Dataset entries
◆ ◆ ◆ ◆ ◆ ◆ ◆

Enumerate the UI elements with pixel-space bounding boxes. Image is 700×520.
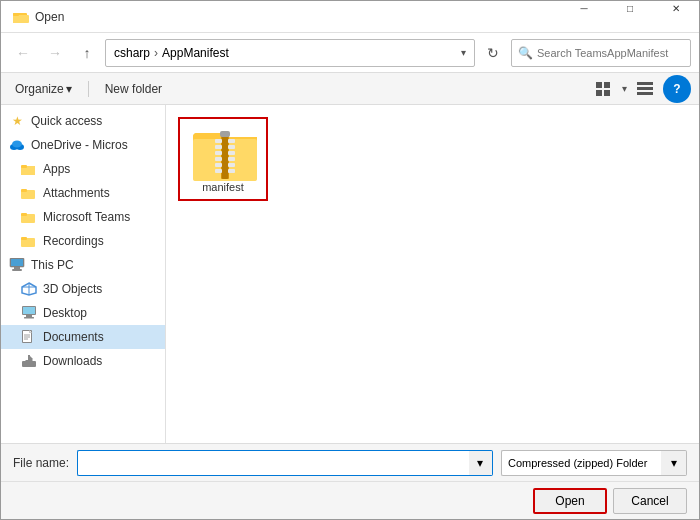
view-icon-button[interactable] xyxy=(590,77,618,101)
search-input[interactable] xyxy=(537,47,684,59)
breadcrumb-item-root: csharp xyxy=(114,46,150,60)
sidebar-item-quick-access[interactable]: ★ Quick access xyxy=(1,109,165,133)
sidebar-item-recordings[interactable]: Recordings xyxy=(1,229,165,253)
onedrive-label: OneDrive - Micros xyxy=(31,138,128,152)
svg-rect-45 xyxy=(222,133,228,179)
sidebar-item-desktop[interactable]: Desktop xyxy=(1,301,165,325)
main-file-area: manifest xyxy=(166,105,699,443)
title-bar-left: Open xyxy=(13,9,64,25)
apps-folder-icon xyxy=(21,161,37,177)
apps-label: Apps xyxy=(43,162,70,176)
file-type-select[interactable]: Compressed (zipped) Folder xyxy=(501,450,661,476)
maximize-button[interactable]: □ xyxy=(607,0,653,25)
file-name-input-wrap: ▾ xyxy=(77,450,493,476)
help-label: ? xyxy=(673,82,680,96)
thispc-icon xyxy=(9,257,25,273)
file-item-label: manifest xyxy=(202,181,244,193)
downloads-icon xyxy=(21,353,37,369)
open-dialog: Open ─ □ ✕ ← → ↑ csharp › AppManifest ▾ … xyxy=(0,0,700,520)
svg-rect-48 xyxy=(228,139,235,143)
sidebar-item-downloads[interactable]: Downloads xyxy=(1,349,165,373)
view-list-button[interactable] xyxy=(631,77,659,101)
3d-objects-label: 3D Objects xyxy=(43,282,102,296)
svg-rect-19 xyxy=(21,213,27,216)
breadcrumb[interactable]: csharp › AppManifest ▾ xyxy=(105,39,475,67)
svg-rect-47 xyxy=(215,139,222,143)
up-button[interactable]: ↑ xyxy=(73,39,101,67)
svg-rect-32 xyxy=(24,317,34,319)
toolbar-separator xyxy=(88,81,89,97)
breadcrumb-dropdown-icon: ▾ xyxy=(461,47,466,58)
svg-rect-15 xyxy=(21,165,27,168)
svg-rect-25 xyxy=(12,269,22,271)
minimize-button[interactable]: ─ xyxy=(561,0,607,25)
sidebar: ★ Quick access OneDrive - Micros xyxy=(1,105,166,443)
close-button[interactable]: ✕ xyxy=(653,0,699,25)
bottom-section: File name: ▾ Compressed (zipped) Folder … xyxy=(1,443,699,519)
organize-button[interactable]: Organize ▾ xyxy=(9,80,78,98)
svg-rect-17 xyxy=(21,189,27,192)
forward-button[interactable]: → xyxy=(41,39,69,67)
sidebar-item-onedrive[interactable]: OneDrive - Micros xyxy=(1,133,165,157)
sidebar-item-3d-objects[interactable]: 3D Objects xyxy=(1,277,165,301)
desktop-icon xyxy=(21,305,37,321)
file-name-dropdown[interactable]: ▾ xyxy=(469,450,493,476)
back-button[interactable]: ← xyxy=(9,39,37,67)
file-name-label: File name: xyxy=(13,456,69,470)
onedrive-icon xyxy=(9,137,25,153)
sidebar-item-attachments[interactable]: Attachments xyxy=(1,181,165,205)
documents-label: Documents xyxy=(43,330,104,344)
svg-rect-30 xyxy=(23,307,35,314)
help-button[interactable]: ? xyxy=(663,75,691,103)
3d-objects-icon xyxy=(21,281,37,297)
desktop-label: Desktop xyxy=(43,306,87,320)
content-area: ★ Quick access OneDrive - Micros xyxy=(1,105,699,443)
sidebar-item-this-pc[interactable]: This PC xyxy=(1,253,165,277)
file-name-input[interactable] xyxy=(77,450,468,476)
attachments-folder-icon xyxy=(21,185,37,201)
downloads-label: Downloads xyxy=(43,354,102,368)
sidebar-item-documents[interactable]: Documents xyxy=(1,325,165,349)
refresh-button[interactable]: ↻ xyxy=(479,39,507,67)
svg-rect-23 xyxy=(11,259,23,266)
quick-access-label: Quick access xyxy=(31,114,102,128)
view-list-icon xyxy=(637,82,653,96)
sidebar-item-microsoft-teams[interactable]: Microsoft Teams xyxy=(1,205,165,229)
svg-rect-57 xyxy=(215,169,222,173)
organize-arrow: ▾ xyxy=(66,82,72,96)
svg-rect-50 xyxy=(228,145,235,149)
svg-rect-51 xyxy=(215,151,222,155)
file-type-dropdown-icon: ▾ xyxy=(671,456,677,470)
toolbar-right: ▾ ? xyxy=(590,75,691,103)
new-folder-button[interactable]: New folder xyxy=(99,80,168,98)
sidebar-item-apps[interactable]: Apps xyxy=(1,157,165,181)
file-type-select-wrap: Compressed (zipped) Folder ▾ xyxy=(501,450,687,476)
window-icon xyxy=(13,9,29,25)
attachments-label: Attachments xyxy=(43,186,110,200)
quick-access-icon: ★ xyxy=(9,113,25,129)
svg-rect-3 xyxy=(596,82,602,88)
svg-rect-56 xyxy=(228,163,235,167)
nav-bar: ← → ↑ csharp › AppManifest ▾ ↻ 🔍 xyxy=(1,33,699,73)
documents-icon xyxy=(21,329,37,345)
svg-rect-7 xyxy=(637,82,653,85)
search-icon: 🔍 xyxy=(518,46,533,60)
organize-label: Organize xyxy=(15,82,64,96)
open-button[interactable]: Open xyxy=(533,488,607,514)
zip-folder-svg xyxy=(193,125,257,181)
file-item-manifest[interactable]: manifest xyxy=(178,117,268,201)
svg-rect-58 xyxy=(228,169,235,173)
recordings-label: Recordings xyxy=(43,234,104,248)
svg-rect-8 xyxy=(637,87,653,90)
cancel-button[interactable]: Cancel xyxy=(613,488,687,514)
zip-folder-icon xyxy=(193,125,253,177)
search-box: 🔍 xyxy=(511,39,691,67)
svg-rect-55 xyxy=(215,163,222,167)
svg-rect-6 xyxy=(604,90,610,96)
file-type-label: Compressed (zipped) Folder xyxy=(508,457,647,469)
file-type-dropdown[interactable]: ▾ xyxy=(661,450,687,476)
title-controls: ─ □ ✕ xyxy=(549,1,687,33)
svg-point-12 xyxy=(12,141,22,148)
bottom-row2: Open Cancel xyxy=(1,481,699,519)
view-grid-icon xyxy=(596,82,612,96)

◆ ◆ ◆ ◆ ◆ ◆ ◆

▶ Your goal
Word for word, restate each line above, minus its pictures.

▶ Result
Enumerate the UI elements with pixel-space bounding boxes. Image is 700×520.
view-icon-button[interactable] xyxy=(590,77,618,101)
search-input[interactable] xyxy=(537,47,684,59)
breadcrumb-item-root: csharp xyxy=(114,46,150,60)
sidebar-item-quick-access[interactable]: ★ Quick access xyxy=(1,109,165,133)
sidebar-item-recordings[interactable]: Recordings xyxy=(1,229,165,253)
onedrive-label: OneDrive - Micros xyxy=(31,138,128,152)
svg-rect-45 xyxy=(222,133,228,179)
sidebar-item-desktop[interactable]: Desktop xyxy=(1,301,165,325)
main-file-area: manifest xyxy=(166,105,699,443)
title-bar-left: Open xyxy=(13,9,64,25)
apps-folder-icon xyxy=(21,161,37,177)
apps-label: Apps xyxy=(43,162,70,176)
file-type-select[interactable]: Compressed (zipped) Folder xyxy=(501,450,661,476)
maximize-button[interactable]: □ xyxy=(607,0,653,25)
file-name-input-wrap: ▾ xyxy=(77,450,493,476)
help-label: ? xyxy=(673,82,680,96)
thispc-icon xyxy=(9,257,25,273)
file-item-label: manifest xyxy=(202,181,244,193)
downloads-icon xyxy=(21,353,37,369)
open-dialog: Open ─ □ ✕ ← → ↑ csharp › AppManifest ▾ … xyxy=(0,0,700,520)
svg-rect-48 xyxy=(228,139,235,143)
sidebar-item-downloads[interactable]: Downloads xyxy=(1,349,165,373)
view-list-button[interactable] xyxy=(631,77,659,101)
3d-objects-label: 3D Objects xyxy=(43,282,102,296)
svg-rect-19 xyxy=(21,213,27,216)
breadcrumb[interactable]: csharp › AppManifest ▾ xyxy=(105,39,475,67)
svg-rect-47 xyxy=(215,139,222,143)
up-button[interactable]: ↑ xyxy=(73,39,101,67)
svg-rect-32 xyxy=(24,317,34,319)
toolbar-separator xyxy=(88,81,89,97)
breadcrumb-dropdown-icon: ▾ xyxy=(461,47,466,58)
svg-rect-15 xyxy=(21,165,27,168)
svg-rect-25 xyxy=(12,269,22,271)
minimize-button[interactable]: ─ xyxy=(561,0,607,25)
sidebar: ★ Quick access OneDrive - Micros xyxy=(1,105,166,443)
close-button[interactable]: ✕ xyxy=(653,0,699,25)
bottom-section: File name: ▾ Compressed (zipped) Folder … xyxy=(1,443,699,519)
organize-button[interactable]: Organize ▾ xyxy=(9,80,78,98)
svg-rect-17 xyxy=(21,189,27,192)
forward-button[interactable]: → xyxy=(41,39,69,67)
sidebar-item-onedrive[interactable]: OneDrive - Micros xyxy=(1,133,165,157)
sidebar-item-3d-objects[interactable]: 3D Objects xyxy=(1,277,165,301)
desktop-icon xyxy=(21,305,37,321)
file-name-dropdown[interactable]: ▾ xyxy=(469,450,493,476)
back-button[interactable]: ← xyxy=(9,39,37,67)
file-name-label: File name: xyxy=(13,456,69,470)
onedrive-icon xyxy=(9,137,25,153)
sidebar-item-attachments[interactable]: Attachments xyxy=(1,181,165,205)
documents-label: Documents xyxy=(43,330,104,344)
svg-rect-30 xyxy=(23,307,35,314)
help-button[interactable]: ? xyxy=(663,75,691,103)
3d-objects-icon xyxy=(21,281,37,297)
desktop-label: Desktop xyxy=(43,306,87,320)
content-area: ★ Quick access OneDrive - Micros xyxy=(1,105,699,443)
sidebar-item-this-pc[interactable]: This PC xyxy=(1,253,165,277)
file-name-input[interactable] xyxy=(77,450,468,476)
attachments-folder-icon xyxy=(21,185,37,201)
downloads-label: Downloads xyxy=(43,354,102,368)
sidebar-item-documents[interactable]: Documents xyxy=(1,325,165,349)
refresh-button[interactable]: ↻ xyxy=(479,39,507,67)
svg-rect-23 xyxy=(11,259,23,266)
quick-access-label: Quick access xyxy=(31,114,102,128)
view-list-icon xyxy=(637,82,653,96)
sidebar-item-microsoft-teams[interactable]: Microsoft Teams xyxy=(1,205,165,229)
svg-rect-57 xyxy=(215,169,222,173)
organize-arrow: ▾ xyxy=(66,82,72,96)
svg-rect-50 xyxy=(228,145,235,149)
svg-rect-51 xyxy=(215,151,222,155)
file-type-dropdown-icon: ▾ xyxy=(671,456,677,470)
toolbar-right: ▾ ? xyxy=(590,75,691,103)
new-folder-button[interactable]: New folder xyxy=(99,80,168,98)
sidebar-item-apps[interactable]: Apps xyxy=(1,157,165,181)
file-type-select-wrap: Compressed (zipped) Folder ▾ xyxy=(501,450,687,476)
window-icon xyxy=(13,9,29,25)
attachments-label: Attachments xyxy=(43,186,110,200)
quick-access-icon: ★ xyxy=(9,113,25,129)
svg-rect-3 xyxy=(596,82,602,88)
svg-rect-56 xyxy=(228,163,235,167)
nav-bar: ← → ↑ csharp › AppManifest ▾ ↻ 🔍 xyxy=(1,33,699,73)
documents-icon xyxy=(21,329,37,345)
svg-rect-7 xyxy=(637,82,653,85)
search-icon: 🔍 xyxy=(518,46,533,60)
organize-label: Organize xyxy=(15,82,64,96)
open-button[interactable]: Open xyxy=(533,488,607,514)
zip-folder-svg xyxy=(193,125,257,181)
file-item-manifest[interactable]: manifest xyxy=(178,117,268,201)
svg-rect-58 xyxy=(228,169,235,173)
recordings-label: Recordings xyxy=(43,234,104,248)
svg-rect-8 xyxy=(637,87,653,90)
cancel-button[interactable]: Cancel xyxy=(613,488,687,514)
zip-folder-icon xyxy=(193,125,253,177)
search-box: 🔍 xyxy=(511,39,691,67)
svg-rect-55 xyxy=(215,163,222,167)
svg-rect-6 xyxy=(604,90,610,96)
file-type-label: Compressed (zipped) Folder xyxy=(508,457,647,469)
file-type-dropdown[interactable]: ▾ xyxy=(661,450,687,476)
title-controls: ─ □ ✕ xyxy=(549,1,687,33)
svg-point-12 xyxy=(12,141,22,148)
bottom-row2: Open Cancel xyxy=(1,481,699,519)
view-grid-icon xyxy=(596,82,612,96)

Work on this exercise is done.